§ **Exercise instructions**: Consider the material that follows. How many of its lines contain "GTAP"? Reply with the number alone.
___ Given data ___
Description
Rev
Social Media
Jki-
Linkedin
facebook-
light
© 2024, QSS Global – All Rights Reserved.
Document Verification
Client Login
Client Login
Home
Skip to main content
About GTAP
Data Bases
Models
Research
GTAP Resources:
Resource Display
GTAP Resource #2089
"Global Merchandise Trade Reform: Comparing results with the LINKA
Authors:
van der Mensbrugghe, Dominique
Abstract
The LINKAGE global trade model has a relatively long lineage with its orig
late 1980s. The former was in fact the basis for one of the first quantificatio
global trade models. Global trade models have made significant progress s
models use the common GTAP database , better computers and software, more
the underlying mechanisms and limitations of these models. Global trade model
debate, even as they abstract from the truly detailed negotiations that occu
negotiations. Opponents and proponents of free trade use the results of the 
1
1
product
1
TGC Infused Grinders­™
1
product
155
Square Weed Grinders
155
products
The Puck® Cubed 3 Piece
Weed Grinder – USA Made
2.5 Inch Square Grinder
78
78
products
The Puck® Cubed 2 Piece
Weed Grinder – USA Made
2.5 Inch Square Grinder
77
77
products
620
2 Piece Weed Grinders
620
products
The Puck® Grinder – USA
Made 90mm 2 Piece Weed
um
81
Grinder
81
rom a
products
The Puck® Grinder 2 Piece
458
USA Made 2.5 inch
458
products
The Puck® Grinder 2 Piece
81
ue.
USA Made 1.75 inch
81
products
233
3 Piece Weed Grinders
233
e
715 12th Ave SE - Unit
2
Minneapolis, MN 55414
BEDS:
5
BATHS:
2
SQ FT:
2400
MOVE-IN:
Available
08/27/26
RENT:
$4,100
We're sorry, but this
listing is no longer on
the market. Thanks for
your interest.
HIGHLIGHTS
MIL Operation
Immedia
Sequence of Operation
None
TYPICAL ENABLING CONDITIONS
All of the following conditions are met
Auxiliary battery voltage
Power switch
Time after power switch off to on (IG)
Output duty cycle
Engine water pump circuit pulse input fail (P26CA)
___
§ **Completed exercise**: 4